足を机の上に乗せている。いばりくさった仕草だった。赤ら顔で、職務中に酒を飲んでいた。
劉備は不快になったが、上司には逆らえない。
「はい」とだけ答えた。
前任者から引き継ぎを受けた。
「ここは平和な街だったが、だんだんと治安が悪くなってきた。世の中の流れだな。国中が乱れている。黄巾の残党が山賊になったりしている」
「しっかりと県を守ります」
「街だけ守っていればいい。郊外まで完全に守るのは不可能だ。県令もそこまでは求めない」
「県令様は酒浸りですね」
「まともな役人が減った。これも世の流れだ。いたしかたない」
劉備は内心で反発したが、黙っていた。前任者に文句を言っても始まらない。
おれはしっかり仕事をしよう、と心の中で誓った。
彼は県の役人に、元義勇兵たちに給料を出してくれるよう頼んだ。
「無理ですよ。そんな予算はありません」
「頼むよ。しっかりと仕事をさせるから。県の治安を向上させてみせる」
「ない袖は振れません」
「兄貴が真面目に仕事をさせると言っているのに、けんもほろろに断りやがって!」
張飛が怒鳴った。
「私には県尉様の予算を増やす権限はないんですよ。県令様に頼んでください」
劉備は県令と交渉した。
「そんな金はねえ。仕事はそこそこでいいから、いまの予算でやりくりしろ」
予想どおりの返答で、がっかりした。
劉備は自分の給料で、三十人分の食べ物を買った。粗末なものしか手に入らないが、仕方がない。
彼を慕う元義勇兵たちは文句を言わなかった。
そして、県の治安のために一生懸命働いた。県内を巡察し、盗賊などがいたら、勇敢に戦い、逮捕した。
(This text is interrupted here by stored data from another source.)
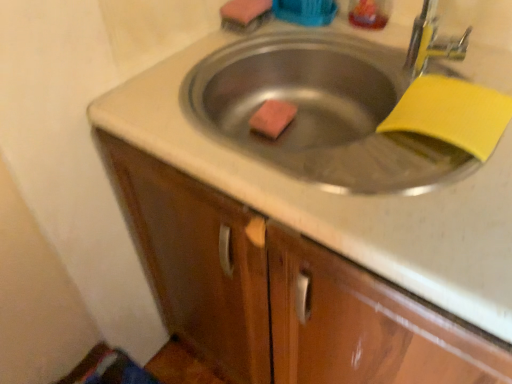 What are the coordinates of `free space on the front side of pink sponge at upper center, which appears as the first soap when viewed from the top` in the screenshot? It's located at coord(225,51). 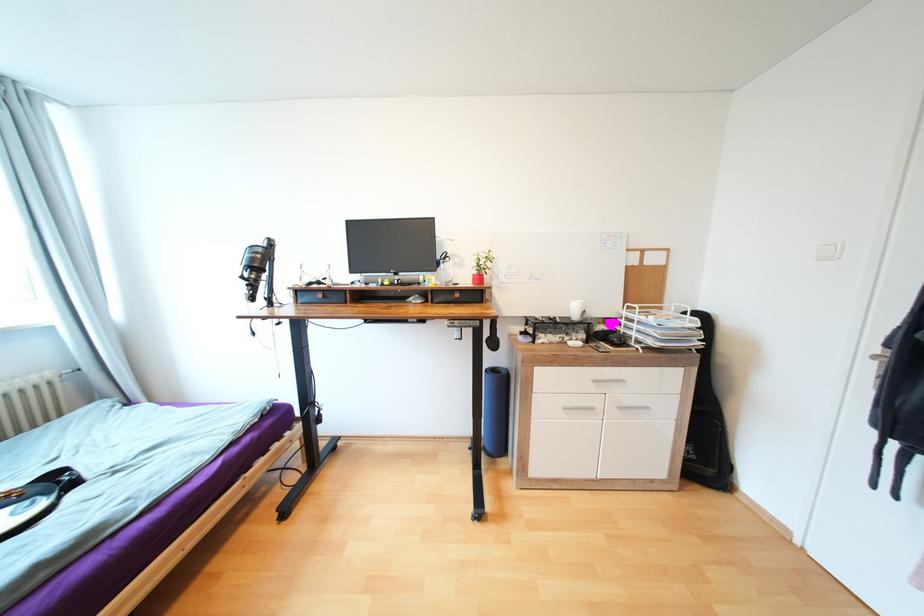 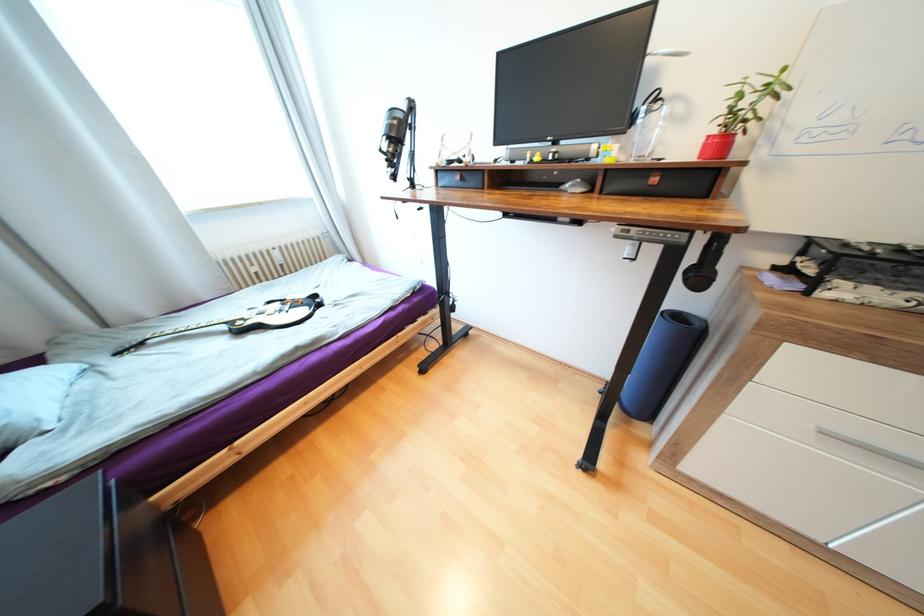 Locate, in the second image, the point that corresponds to (x=388, y=285) in the first image.

(537, 161) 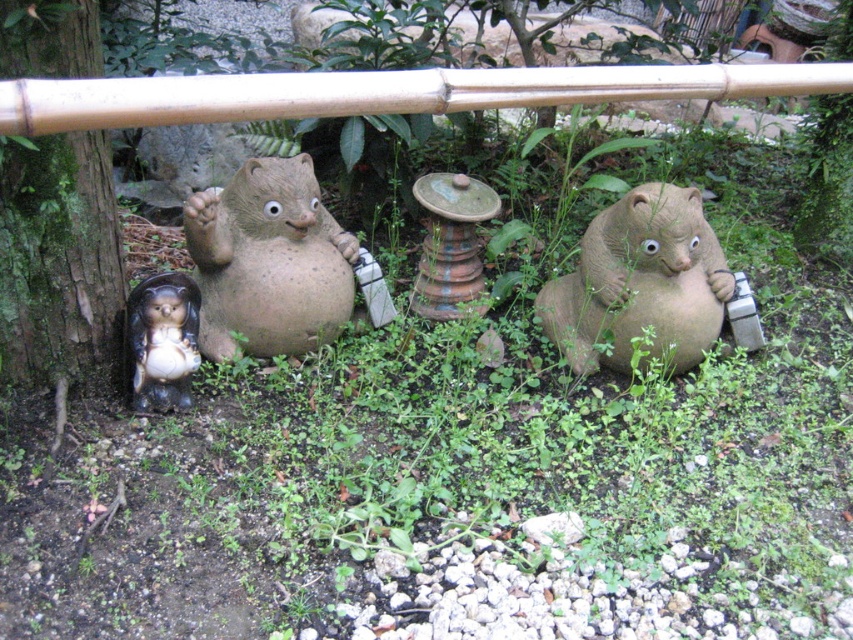 Question: Which of the following is the closest to the observer?

Choices:
 (A) glossy ceramic hedgehog at lower left
 (B) matte clay bear at center
 (C) green mossy bark at left

Answer: (C)

Question: Does green mossy bark at left have a smaller size compared to matte ceramic bear at center?

Choices:
 (A) no
 (B) yes

Answer: (A)

Question: Which point is closer to the camera?

Choices:
 (A) matte clay bear at center
 (B) glossy ceramic hedgehog at lower left
 (C) green mossy bark at left

Answer: (C)

Question: Is matte ceramic bear at center closer to the viewer compared to glossy ceramic hedgehog at lower left?

Choices:
 (A) no
 (B) yes

Answer: (A)

Question: Based on their relative distances, which object is farther from the glossy ceramic hedgehog at lower left?

Choices:
 (A) matte ceramic bear at center
 (B) matte clay bear at center

Answer: (A)

Question: Is green mossy bark at left bigger than glossy ceramic hedgehog at lower left?

Choices:
 (A) yes
 (B) no

Answer: (A)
関羽と張飛の働きはすさまじく、山賊をふたりだけで蹴散らした。
安熹県はみるみるうちに治安のよいところになっていった。山賊は別の県へ逃げていった。
各地の長老たちが劉備に会うため、県尉の役場へやってきた。
「県尉様、あなたのおかげで、村が賊に襲われることがなくなりました。ありがとうございます」
「おれは当然のことをしているだけだよ。礼を言われるようなことはしていない」
「あなた様のような素晴らしい尉は初めてです。お名前を教えていただけませんか」
「劉備玄徳」
「劉備様、困ったことがあれば、なんでも言ってください」
「実は、三十人分の給料が足りないんだ。おれが食わせてやっている。そのせいで真面目に働いても、金が少しも貯まらない」
「その給料は、長老会から出します」
長老たちは、劉備に補助金を渡すことにした。
半年ほど働いた後、郡衙から崔廉という名の督郵がやってきた。
督郵とは、県の役人の仕事ぶりを調べる監察官である。
崔廉は、劉備の働きにけちをつけた。
「県尉さんよ、仕事がなっちゃいねえ」
劉備はどうして文句を言われているのかわからない。
「おれは真面目に働いていますよ」
「いや、おまえはだめだ。太守様に無能だと報告する。その上、長老たちから金をむしっている悪人だと言わなきゃならねえ」
「長老からもらっているお金は、部下の給料です」
「私的に部下を養っている。見過ごせない」
「私的ではありません。県の治安をよくするために働いています」
崔廉は、劉備をじろりと見た。手の袖を広げてみせた。
それでようやく劉備にも、袖の下を要求されているのだとわかった。
かっとなった。こんな汚れた役人たちがいるから、国が乱れているのだ。
腐った督郵に賄賂なんて、死んでも払いたくない。
「関羽、張飛、この汚濁督郵を縛りあげろ!」
劉備は激昂した。ふだんは穏やかだが、怒るとすさまじい声を出す。
義弟たちは、たちまち崔廉を縄できつく縛った。
劉備は杖を振りあげ、勢いよく督郵の背中を叩いた。
「痛い! 貴様、わしにこんなことをして、ただで済むと思っているのか」
「思ってねえよ! どうとでもなれだ。とにかく、おまえは許さない!」
崔廉を二百回叩いた。気絶した。
劉備は、督郵の首に県尉の印綬をかけた。もう尉としては働けない。
「兄者、私もこいつを懲らしめたのは正しいと思いますが、これからどうします?」
「逃げる。元義勇兵たちに声をかけてくれ。とにかくいったんみんなで逃げる」
張飛が待機室へ走り、「いますぐここから出る。劉備兄貴と一緒に行きたい者はついて来い」と叫んだ。
こうして、劉備はお尋ね者になった。